Покуда монарх импровизировал острозаточенной палочкой необходимые тексты, фиксируя наше слабовековье, Матвеевна Фроська сочувствовала страннику, словно бы сыну, который слегка ни того ни сего.

Контуженный, думала бабка Матвеевна Фроська, жалея монарха.

Весь обносился, похерил обувку, поэтому лапы раскисли топтать утомленную почву.

Бродяга содержит ораву друзей-прихлебателей, так они сами сказали, мол, ихняя шайка на шее поводыря.

Такой сердобольный мямля.

Борьке лекарствия дал, облегчая по кашлю.

Борька ночами дохает – ужас один это слышать, а слышно.

– Ты где, продолжаем урок. – Илларион оглянулся на Бабалайкина. – Повтори мне, что мы прошлый раз изучали, попка-дурак.

– Их изучали. – Борька смотрел испытующе нагло.

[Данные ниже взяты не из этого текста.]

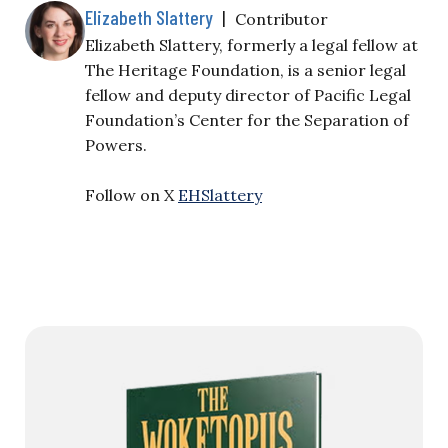
Elizabeth Slattery
|
Contributor
Elizabeth Slattery, formerly a legal fellow at
The Heritage Foundation, is a senior legal
fellow and deputy director of Pacific Legal
Foundation’s Center for the Separation of
Powers.
Follow on X
EHSlattery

– Сколько там их у тебя, подсчитай.

– Здесь эта по номеру первая, да?

– Ты не мнись, урок отвечай. Мда.

– Здесь эта шестая по номеру.

– Как она сразу шестая? Которая?

– Кто ближе четвертой валяется посередине.

– Стоп! У тебя, дорогой негодяй, сплошь ошибки. Где третья?

– Вам она, что ли, родня? – Балайкин отлынивал от устремлений сотрудничать искренне.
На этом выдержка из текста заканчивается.